The vast majority of the estimated $467.7 billion in substance-abuse related spending by governments on substance-abuse problems went to deal with the consequences of alcohol, tobacco and other drug use, not treatment and prevention, according to a new report from the National Center on Addiction and Substance Abuse (CASA) at Columbia University.

The report, titled, "Shoveling Up II: The Impact of Substance Abuse on Federal, State and Local Budgets," found that 95 percent of the $373.9 billion spent by the federal government and states went to paying for the societal and personal damage caused by alcohol and other drug use; the calculation included crime, health care costs, child abuse, domestic violence, homelessness and other consequences of tobacco, alcohol and illegal and prescription drug abuse and addiction.

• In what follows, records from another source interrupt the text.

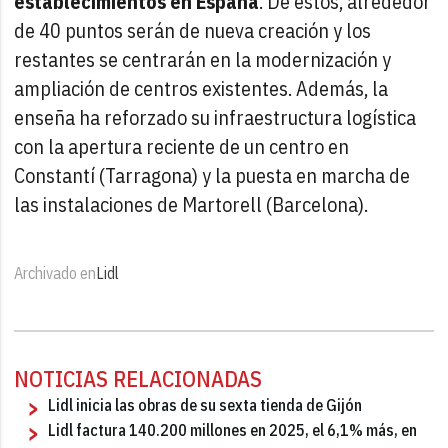
establecimientos en España
. De estos, alrededor
de 40 puntos serán de nueva creación y los
restantes se centrarán en la modernización y
ampliación de centros existentes. Además, la
enseña ha reforzado su infraestructura logística
con la apertura reciente de un centro en
Constantí (Tarragona) y la puesta en marcha de
las instalaciones de Martorell (Barcelona).
Archivado en
Lidl
NOTICIAS RELACIONADAS
Lidl inicia las obras de su sexta tienda de Gijón
Lidl factura 140.200 millones en 2025, el 6,1% más, en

Just 1.9 percent went to treatment and prevention, while 0.4 percent was spent on research, 1.4 percent went towards taxation and regulation, and 0.7 percent went to interdiction.

"Such upside-down-cake public policy is unconscionable," said Joseph A. Califano, Jr., CASA's founder and chairman. "It's past time for this fiscal and human waste to end."

CASA estimated that the federal government spent $238.2 billion on substance-abuse related issues in 2005, while states spent $135.8 billion and local governments spent $93.8 billion. The report said that 58 percent of spending was for health care and 13.1 percent on justice systems.

Researchers estimated that 11.2 percent of all federal and state government spending went towards alcohol, tobacco and other drug abuse and addictions and its consequences. The report said that Connecticut spent the most proportionately on prevention, treatment and research -- $10.39 of every $100 spent on addiction issues -- while New Hampshire spent the least -- 22 cents.

Learn more and get the report

COMMENTS ON THIS ARTICLE:

Posted by YTH corrections on 29 May 09 01:47 PM EDT
I have to disagree with the inclusion of criminal Justice in this study/report; at least speaking for youth corrections. As a coordinator of Mental health and AOD treatment services for a youth corrections facility the money spent IS GOING TO TREATMENT i.e. education (GED or Diploma’s), level III AOD treatment, Offense specific TX, SO TX, mental health TX. As a licensed professional I along with colleagues personally over see empirically based treatments with impressive results i.e. 30% recidivism over the past 5 years. Please who ever did this study has some skewed stats. I can't speak to the other state agencies and programs or even Adult corrections but with out criminal justice, domestic violence, and health care agencies the anti-social and addiction mindset is left to run wild a 'research based/back statement.' It is true treatment (community based I believe is the voice) needs funding too but a balanced approach is needed. It takes a team. But don't throw fellow team mates under the bus to save your self/TX program.

Posted by Jimbjneal@aol.com on 30 May 09 08:34 AM EDT
To limit government spending to just the population that fits some diagnosis for addiction is a step backward in public policy. The consequnces of substance use are broad and failure to recongize that most of the problems caused by use are not caused by those addicted is to take a narrow view of treatment and prevention.This article perhaps does not do justice to the study. For example, I would like to know if the researchers thought the objectives in Healthy People; 2010 for substance abuse were proper areas for government spending.